Work item
What you give back must match the data exactly, minus the pictures.

Source data
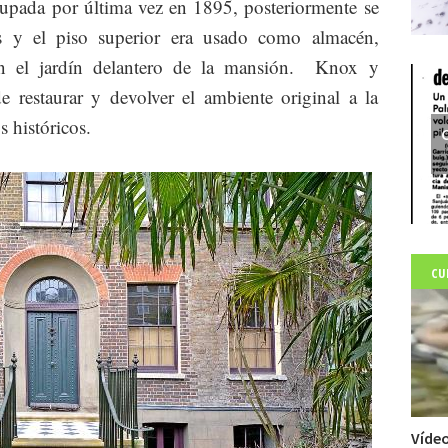
upada por última vez en 1895, posteriormente se
s y el piso superior era usado como almacén,
 en el jardín delantero de la mansión. Knox y
 restaurar y devolver el ambiente original a la
 históricos.
C
CU
Vídeo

Completed task
upada por última vez en 1895, posteriormente se
s y el piso superior era usado como almacén,
 en el jardín delantero de la mansión. Knox y
 restaurar y devolver el ambiente original a la
 históricos.
C
CU
Vídeo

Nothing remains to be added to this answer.